Certaines renoncent aux frais de supplément pour les célibataires, tandis que d’autres permettent aux voyageurs de se jumeler à un autre voyageur dans leur chambre et offrent des tables à manger communes, des réceptions à l’heure de l’apéro et des rencontres électroniques avant le voyage. Certains navires de croisière ajoutent également plus de chambres pour une personne.

Des compagnies aériennes, notamment Air Canada, Transat et Sunwing, ont mis en place des forfaits en solo formule « tout inclus » au Mexique et dans les Caraïbes, sans supplément pour les célibataires.

La « collection solo » de Transat, par exemple, a presque doublé sa portée depuis son lancement en 2015 et compte désormais 39 stations situées dans 19 destinations soleil de 10 pays, qui accueillent environ 8000 voyageurs individuels par an.

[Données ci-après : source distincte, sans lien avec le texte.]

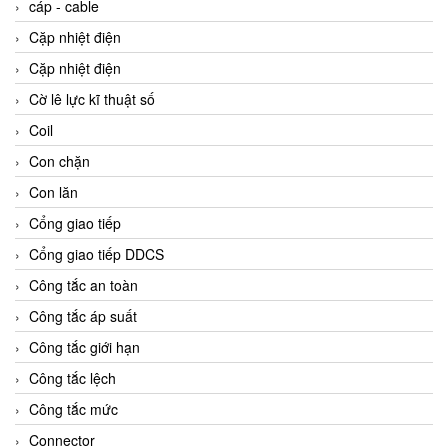
cáp - cable
Cặp nhiệt điện
Cặp nhiệt điện
Cờ lê lực kĩ thuật số
Coil
Con chặn
Con lăn
Cổng giao tiếp
Cổng giao tiếp DDCS
Công tắc an toàn
Công tắc áp suất
Công tắc giới hạn
Công tắc lệch
Công tắc mức
Connector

Tout de même, Mme Nesbitt souligne que l’accommodation des voyageurs en solo est un phénomène relativement récent, alors que de plus en plus de millénaux et de baby-boomers cherchent à voyager seuls.

« C’est juste devenu un si grand marché », a-t-elle fait valoir.

Un rapport de Statistique Canada publié mercredi indique que plus d’hommes, de personnes divorcées ou séparées vivent aujourd’hui seuls, tandis que la proportion d’hommes et de femmes veufs a diminué.

Bien que de nombreuses personnes en arrivent souvent à vivre seules parce qu’elles ont retardé l’avènement de leur famille pour établir leur carrière, 72 % ont déjà eu un partenaire et 55 % ont eu au moins un enfant, indique le rapport « Vivre seul au Canada ».

La croissance de la vie en solo a coïncidé avec la hausse de la construction de copropriétés. Selon Statistique Canada, 28 pour cent des personnes vivant seules résidaient dans ces types de logements, qu’ils soient achetés ou loués, comparativement à 7 % en 1981.

La vie en solo est une tendance énorme qui a des implications sur notre façon de vivre, de socialiser, d’utiliser la technologie, de rencontrer des gens, de magasiner et de faire avancer les choses, a soutenu Bella DePaulo, auteure de « Singled Out : How Singles Are Stereotyped, Stigmatized, and Ignored, and Still Live Happily Ever After ».

« En fin de compte, cela devrait aussi avoir de grandes ramifications politiques, bien que les candidats et les dirigeants politiques soient parfois les derniers à renoncer à leur façon de parler des couples mariés et des familles », soutient Mme DePaulo.